The architecture includes five convolutional layers, three pooling
layers and three fully connected layers.
3. Resnet
• ResNets (Residual Networks) are designed for image recognition and
processing tasks. They are renowned for their ability to train very
deep networks without overfitting making them highly effective for
complex tasks. It introduces skip connections that allow the network
to learn residual functions making it easier to train deep architecture.
4. GoogleNet
• GoogleNet also known as InceptionNet is renowned for achieving high
accuracy in image classification while using fewer parameters and
computational resources compared to other state-of-the-art CNNs.
The core component of GoogleNet allows the network to learn
features at different scales simultaneously to enhance performance.
5. VGG
• VGGs are developed by the Visual Geometry Group at Oxford, it uses
small 3x3 convolutional filters stacked in multiple layers, creating a
deep and uniform structure. Popular variants like VGG-16 and VGG-
19 achieved state-of-the-art performance on the ImageNet dataset
demonstrating the power of depth in CNNs.
Advantages of CNN
• High Accuracy: They can achieve high accuracy in various image
recognition tasks.
• Efficiency: They are efficient, especially when implemented on GPUs.

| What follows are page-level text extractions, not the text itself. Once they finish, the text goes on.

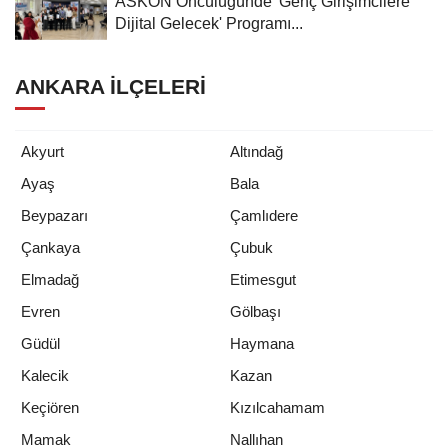
ASKON Öncülüğünde 'Genç Girişimcilere
Dijital Gelecek' Programı...
ANKARA İLÇELERI
Akyurt
Altındağ
Ayaş
Bala
Beypazarı
Çamlıdere
Çankaya
Çubuk
Elmadağ
Etimesgut
Evren
Gölbaşı
Güdül
Haymana
Kalecik
Kazan
Keçiören
Kızılcahamam
Mamak
Nallıhan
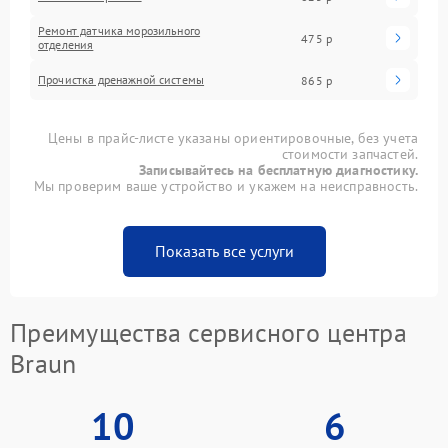
Ремонт датчика морозильного
475 р
отделения
Прочистка дренажной системы
865 р
Цены в прайс-листе указаны ориентировочные, без учета
стоимости запчастей.
Записывайтесь на бесплатную диагностику.
Мы проверим ваше устройство и укажем на неисправность.
Показать все услуги
Преимущества сервисного центра
Braun
10
6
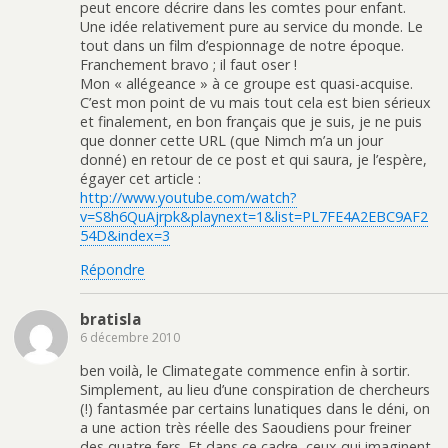
peut encore décrire dans les comtes pour enfant.
Une idée relativement pure au service du monde. Le
tout dans un film d’espionnage de notre époque.
Franchement bravo ; il faut oser !
Mon « allégeance » à ce groupe est quasi-acquise.
C’est mon point de vu mais tout cela est bien sérieux
et finalement, en bon français que je suis, je ne puis
que donner cette URL (que Nimch m’a un jour
donné) en retour de ce post et qui saura, je l’espère,
égayer cet article :
http://www.youtube.com/watch?
v=S8h6QuAjrpk&playnext=1&list=PL7FE4A2EBC9AF2
54D&index=3
Répondre
bratisla
6 décembre 2010
ben voilà, le Climategate commence enfin à sortir.
Simplement, au lieu d’une conspiration de chercheurs
(!) fantasmée par certains lunatiques dans le déni, on
a une action très réelle des Saoudiens pour freiner
des quatre fers. Et dans ce cadre, ceux qui imaginent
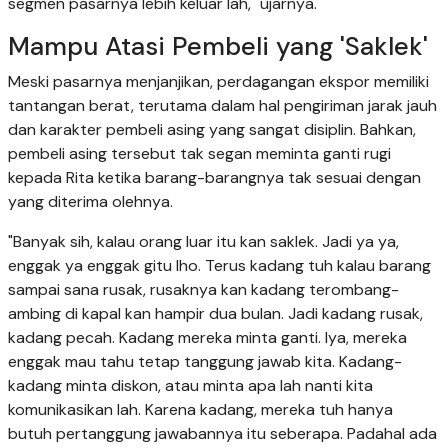
segmen pasarnya lebih keluar lah," ujarnya.
Mampu Atasi Pembeli yang 'Saklek'
Meski pasarnya menjanjikan, perdagangan ekspor memiliki
tantangan berat, terutama dalam hal pengiriman jarak jauh
dan karakter pembeli asing yang sangat disiplin. Bahkan,
pembeli asing tersebut tak segan meminta ganti rugi
kepada Rita ketika barang-barangnya tak sesuai dengan
yang diterima olehnya.
"Banyak sih, kalau orang luar itu kan saklek. Jadi ya ya,
enggak ya enggak gitu lho. Terus kadang tuh kalau barang
sampai sana rusak, rusaknya kan kadang terombang-
ambing di kapal kan hampir dua bulan. Jadi kadang rusak,
kadang pecah. Kadang mereka minta ganti. Iya, mereka
enggak mau tahu tetap tanggung jawab kita. Kadang-
kadang minta diskon, atau minta apa lah nanti kita
komunikasikan lah. Karena kadang, mereka tuh hanya
butuh pertanggung jawabannya itu seberapa. Padahal ada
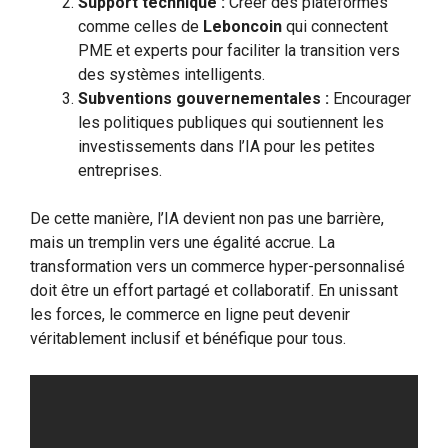
Support technique :
Créer des plateformes
comme celles de
Leboncoin
qui connectent
PME et experts pour faciliter la transition vers
des systèmes intelligents.
Subventions gouvernementales :
Encourager
les politiques publiques qui soutiennent les
investissements dans l’IA pour les petites
entreprises.
De cette manière, l’IA devient non pas une barrière,
mais un tremplin vers une égalité accrue. La
transformation vers un commerce hyper-personnalisé
doit être un effort partagé et collaboratif. En unissant
les forces, le commerce en ligne peut devenir
véritablement inclusif et bénéfique pour tous.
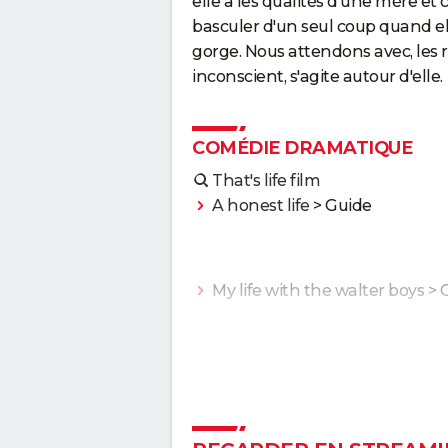
elle a les qualités d'une mère et 
basculer d'un seul coup quand el
gorge. Nous attendons avec, les r
inconscient, s'agite autour d'elle.
COMÉDIE DRAMATIQUE
That's life film
A honest life
> Guide
My life with the walter boys
> 
Une bataille après l'autre : noté
le gagnant des Oscars était "le
plus fou de l'année" selon les
critiques
Second tour : date de sortie, b
annonce, casting, intrigue, avis.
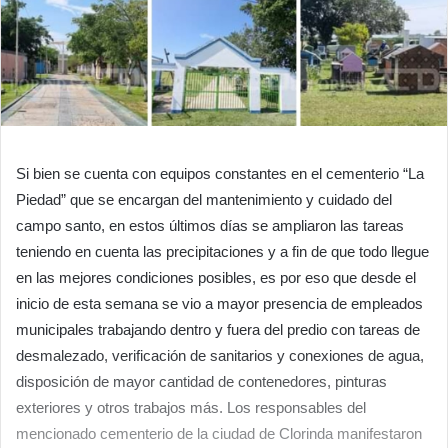
Si bien se cuenta con equipos constantes en el cementerio “La
Piedad” que se encargan del mantenimiento y cuidado del
campo santo, en estos últimos días se ampliaron las tareas
teniendo en cuenta las precipitaciones y a fin de que todo llegue
en las mejores condiciones posibles, es por eso que desde el
inicio de esta semana se vio a mayor presencia de empleados
municipales trabajando dentro y fuera del predio con tareas de
desmalezado, verificación de sanitarios y conexiones de agua,
disposición de mayor cantidad de contenedores, pinturas
exteriores y otros trabajos más. Los responsables del
mencionado cementerio de la ciudad de Clorinda manifestaron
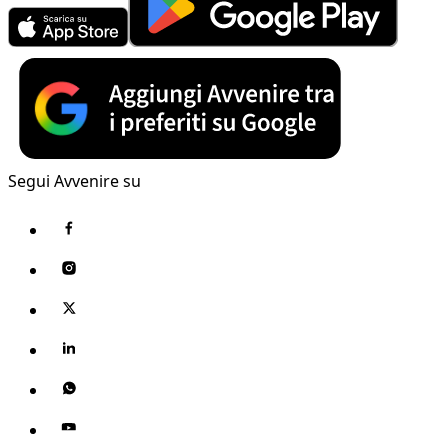
Segui Avvenire su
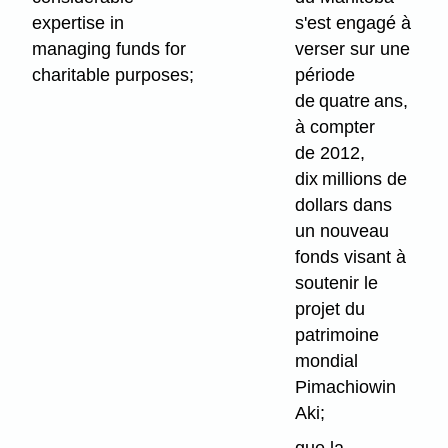
expertise in
s'est engagé à
managing funds for
verser sur une
charitable purposes;
période
de quatre ans,
à compter
de 2012,
dix millions de
dollars dans
un nouveau
fonds visant à
soutenir le
projet du
patrimoine
mondial
Pimachiowin
Aki;
que la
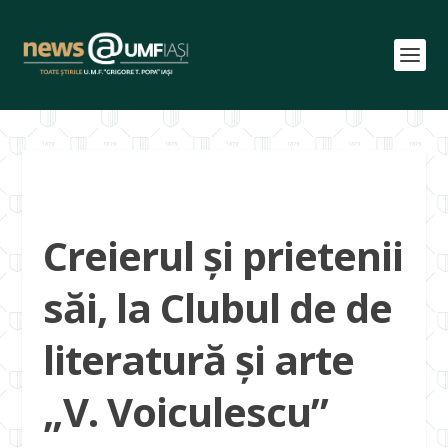
Creierul și prietenii
săi, la Clubul de de
literatură și arte
„V. Voiculescu”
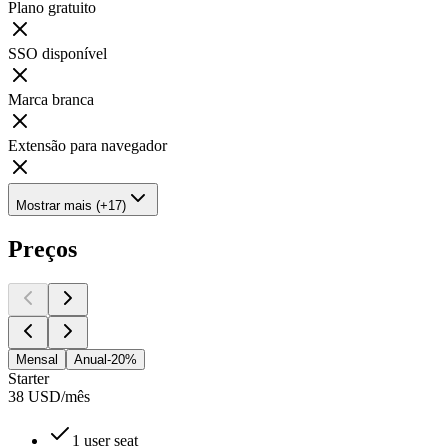
Plano gratuito
SSO disponível
Marca branca
Extensão para navegador
Mostrar mais (+17)
Preços
Mensal
Anual
-20%
Starter
38
USD
/
mês
1 user seat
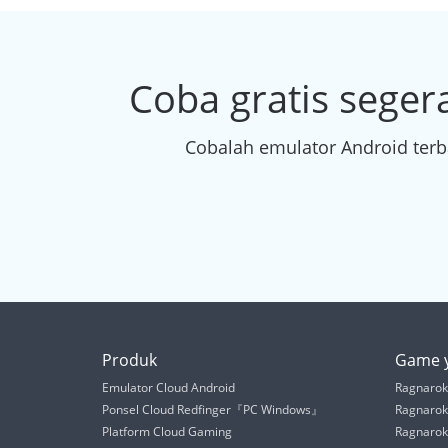
Coba gratis seger
Cobalah emulator Android terb
Produk
Game y
Emulator Cloud Android
Ragnarok 
Ponsel Cloud Redfinger『PC Windows』
Ragnarok
Platform Cloud Gaming
Ragnarok 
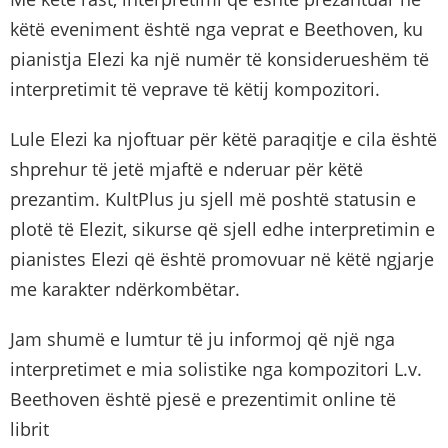
këtë eveniment është nga veprat e Beethoven, ku
pianistja Elezi ka një numër të konsiderueshëm të
interpretimit të veprave të këtij kompozitori.
Lule Elezi ka njoftuar për këtë paraqitje e cila është
shprehur të jetë mjaftë e nderuar për këtë
prezantim. KultPlus ju sjell më poshtë statusin e
plotë të Elezit, sikurse që sjell edhe interpretimin e
pianistes Elezi që është promovuar në këtë ngjarje
me karakter ndërkombëtar.
Jam shumë e lumtur të ju informoj që një nga
interpretimet e mia solistike nga kompozitori L.v.
Beethoven është pjesë e prezentimit online të
librit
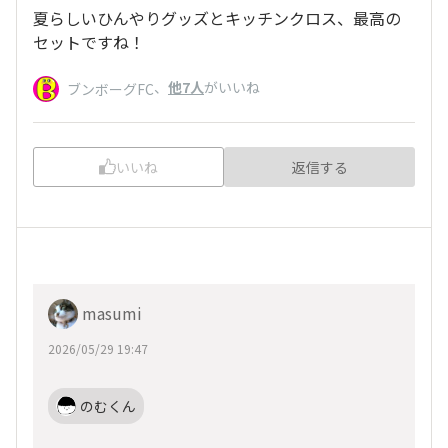
夏らしいひんやりグッズとキッチンクロス、最高の
セットですね！
、
他7人
がいいね
ブンボーグFC
いいね
返信する
masumi
2026/05/29 19:47
のむくん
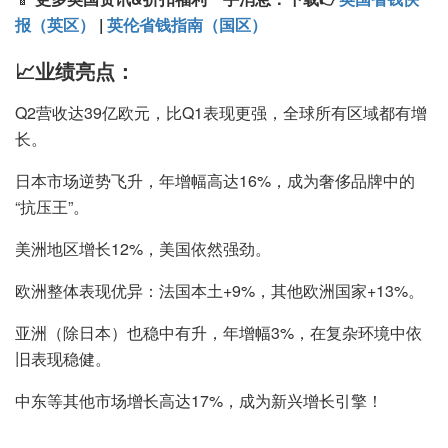
报（英区）
|
英伦省钱指南（国区）
📈业绩亮点：
Q2营收达39亿欧元，比Q1表现更强，全球所有区域都有增
长。
日本市场逆势飞升，年增幅高达16%，成为奢侈品牌中的
“抗压王”。
美洲地区增长12%，美国依然强劲。
欧洲整体表现优异：法国本土+9%，其他欧洲国家+13%。
亚洲（除日本）也稳中有升，年增幅3%，在复杂环境中依
旧表现稳健。
中东等其他市场增长高达17%，成为新兴增长引擎！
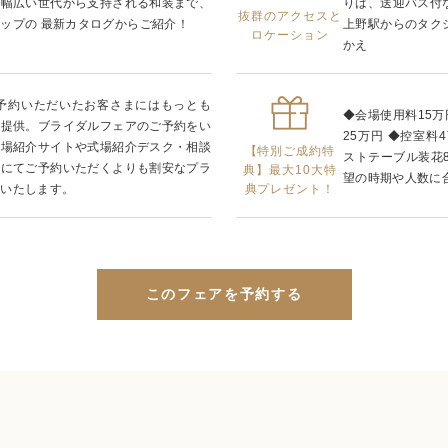
、幅広い世代から支持される和装まで、
りは、送迎バス付
抜群のアクセスと
ップの 最新カタログからご紹介！
上野駅からのタク
ロケーション
かえ
ご予約いただいたお客さまにはもっとも
◆会場使用料15万
ご提供。ブライダルフェアのご予約をい
25万円 ◆控室料4
式場紹介サイトや式場紹介デスク・相談
【特別ご成約特
ストテーブル装花8
由にてご予約いただくよりも割安なプラ
典】最大10大特
望の時期や人数に
典プレゼント！
供いたします。
このフェアを予約する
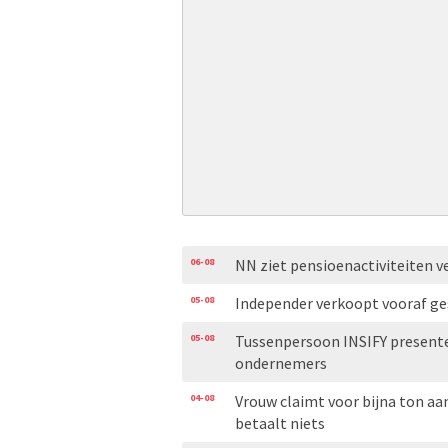
06-08
NN ziet pensioenactiviteiten v
05-08
Independer verkoopt vooraf ge
05-08
Tussenpersoon INSIFY presente
ondernemers
04-08
Vrouw claimt voor bijna ton aa
betaalt niets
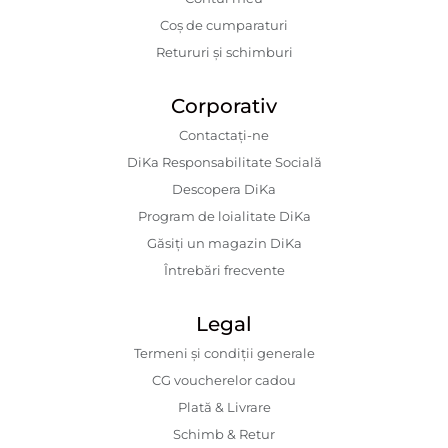
Coș de cumparaturi
Retururi și schimburi
Corporativ
Contactaţi-ne
DiKa Responsabilitate Socială
Descopera DiKa
Program de loialitate DiKa
Găsiți un magazin DiKa
Întrebări frecvente
Legal
Termeni și condiții generale
CG voucherelor cadou
Plată & Livrare
Schimb & Retur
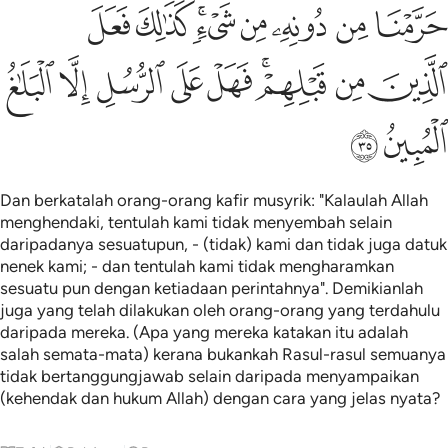
ﱑ
ﱒ
ﱓ
ﱔ
ﱕﱖ
ﱗ
ﱘ
ﱙ
ﱚ
ﱛﱜ
ﱝ
ﱞ
ﱟ
ﱠ
ﱡ
ﱢ
ﱣ
Dan berkatalah orang-orang kafir musyrik: "Kalaulah Allah
menghendaki, tentulah kami tidak menyembah selain
daripadanya sesuatupun, - (tidak) kami dan tidak juga datuk
nenek kami; - dan tentulah kami tidak mengharamkan
sesuatu pun dengan ketiadaan perintahnya". Demikianlah
juga yang telah dilakukan oleh orang-orang yang terdahulu
daripada mereka. (Apa yang mereka katakan itu adalah
salah semata-mata) kerana bukankah Rasul-rasul semuanya
tidak bertanggungjawab selain daripada menyampaikan
(kehendak dan hukum Allah) dengan cara yang jelas nyata?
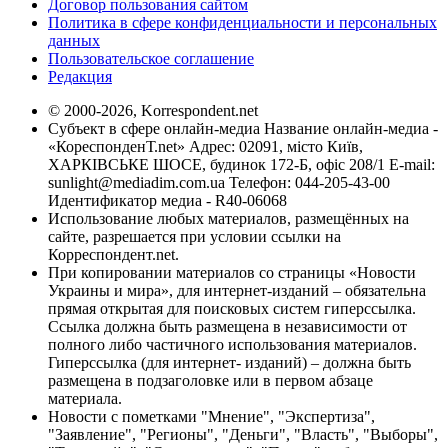
Договор пользования сайтом
Политика в сфере конфиденциальности и персональных
данных
Пользовательское соглашение
Редакция
© 2000-2026, Korrespondent.net
Субъект в сфере онлайн-медиа Название онлайн-медиа -
«КореспонденТ.net» Адрес: 02091, місто Київ,
ХАРКІВСЬКЕ ШОСЕ, будинок 172-Б, офіс 208/1 E-mail:
sunlight@mediadim.com.ua
Телефон: 044-205-43-00
Идентификатор медиа - R40-06068
Использование любых материалов, размещённых на
сайте, разрешается при условии ссылки на
Корреспондент.net.
При копировании материалов со страницы «Новости
Украины и мира», для интернет-изданий – обязательна
прямая открытая для поисковых систем гиперссылка.
Ссылка должна быть размещена в независимости от
полного либо частичного использования материалов.
Гиперссылка (для интернет- изданий) – должна быть
размещена в подзаголовке или в первом абзаце
материала.
Новости с пометками "Мнение", "Экспертиза",
"Заявление", "Регионы", "Деньги", "Власть", "Выборы",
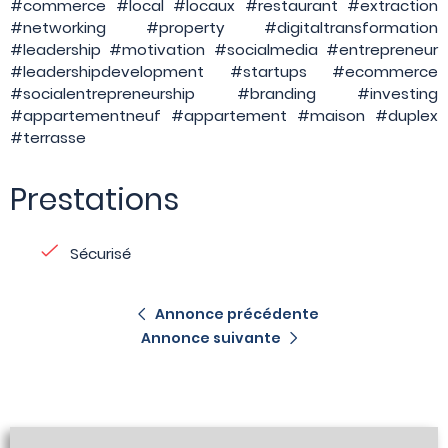
#commerce #local #locaux #restaurant #extraction
#networking #property #digitaltransformation
#leadership #motivation #socialmedia #entrepreneur
#leadershipdevelopment #startups #ecommerce
#socialentrepreneurship #branding #investing
#appartementneuf #appartement #maison #duplex
#terrasse
Prestations
Sécurisé
Annonce précédente
Annonce suivante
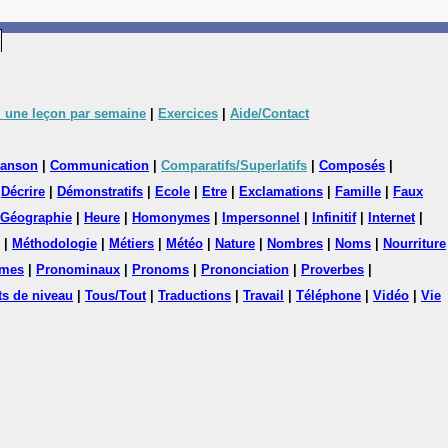
 une leçon par semaine
|
Exercices
|
Aide/Contact
anson
|
Communication
|
Comparatifs/Superlatifs
|
Composés
|
|
Décrire
|
Démonstratifs
|
Ecole
|
Etre
|
Exclamations
|
Famille
|
Faux
Géographie
|
Heure
|
Homonymes
|
Impersonnel
|
Infinitif
|
Internet
|
|
Méthodologie
|
Métiers
|
Météo
|
Nature
|
Nombres
|
Noms
|
Nourriture
mes
|
Pronominaux
|
Pronoms
|
Prononciation
|
Proverbes
|
ts de niveau
|
Tous/Tout
|
Traductions
|
Travail
|
Téléphone
|
Vidéo
|
Vie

• Robustness: They are robust to noise and variations in input data.
• Adaptability: It can be adapted to different tasks by modifying their
architecture.
Disadvantages of CNN
• Complexity: It can be complex and difficult to train, especially for
large datasets.
• Resource-Intensive: It require significant computational resources for
training and deployment.
• Data Requirements: They need large amounts of labeled data for
training.
• Interpretability: They can be difficult to interpret making it
challenging to understand their predictions.